Work out the number of lines in the listing below that include "EventID", and answer with it alone.
Dataset records Block Start
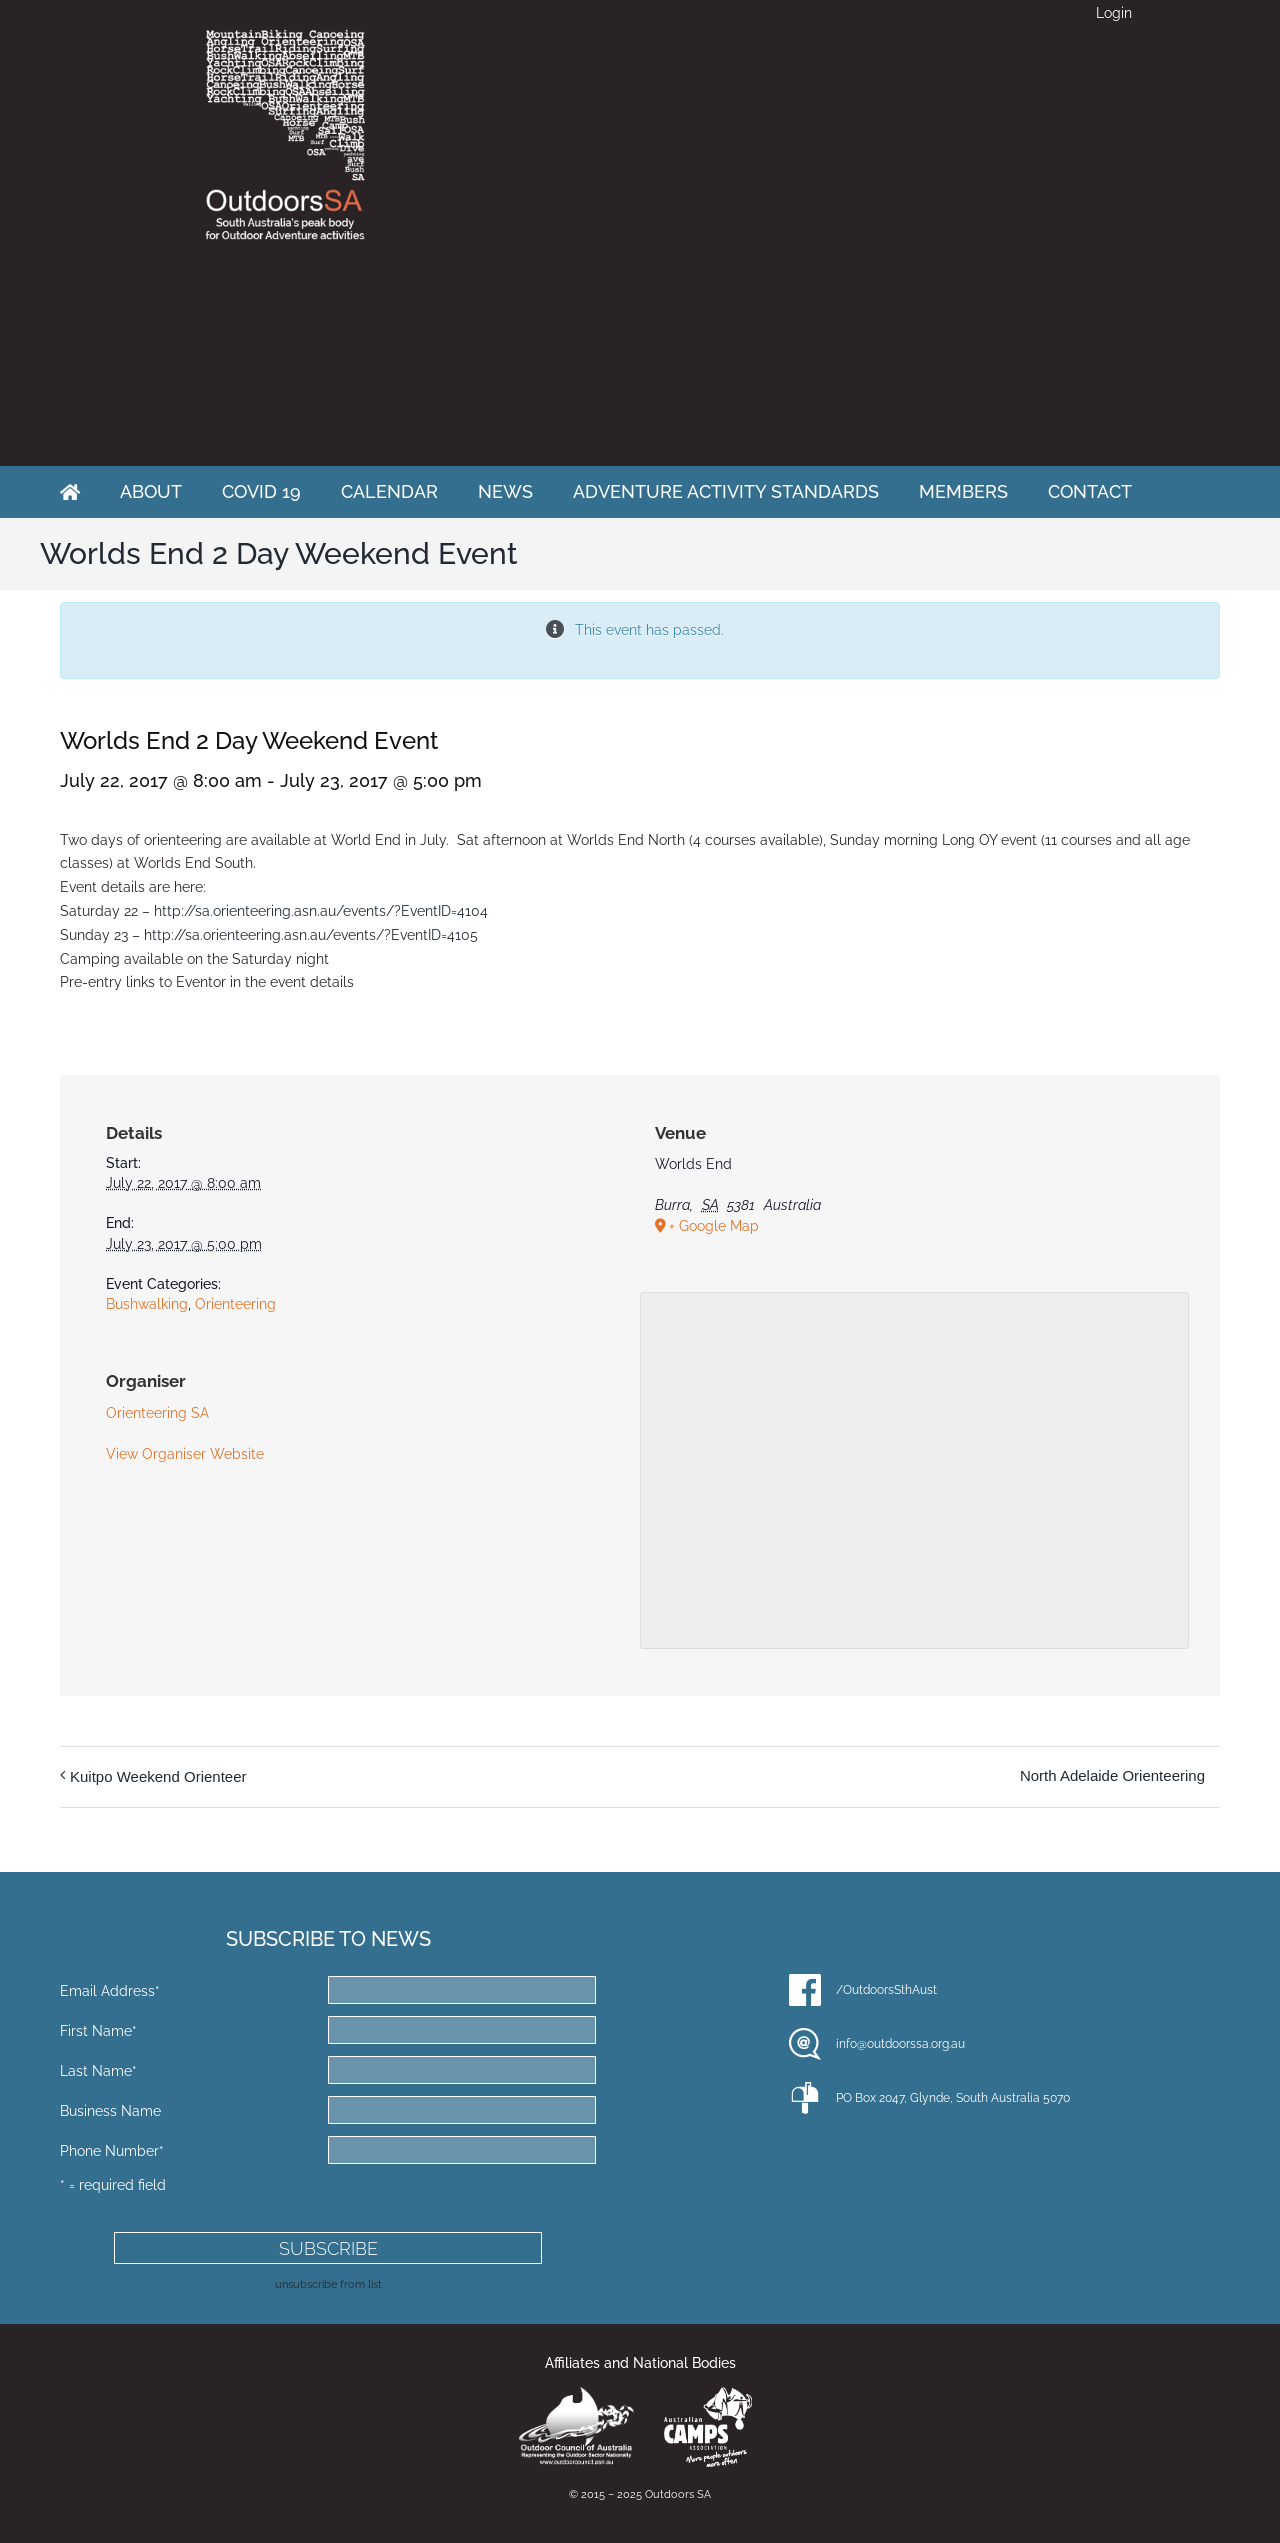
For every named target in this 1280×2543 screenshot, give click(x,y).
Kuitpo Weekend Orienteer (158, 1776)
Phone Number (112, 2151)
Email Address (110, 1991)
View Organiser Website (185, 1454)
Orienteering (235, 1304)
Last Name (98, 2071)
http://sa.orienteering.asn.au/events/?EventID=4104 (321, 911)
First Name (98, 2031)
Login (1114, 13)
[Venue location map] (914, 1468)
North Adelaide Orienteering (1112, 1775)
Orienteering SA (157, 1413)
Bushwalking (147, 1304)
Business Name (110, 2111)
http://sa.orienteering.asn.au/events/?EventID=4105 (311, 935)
Dataset records Block End
Output for this exercise: 2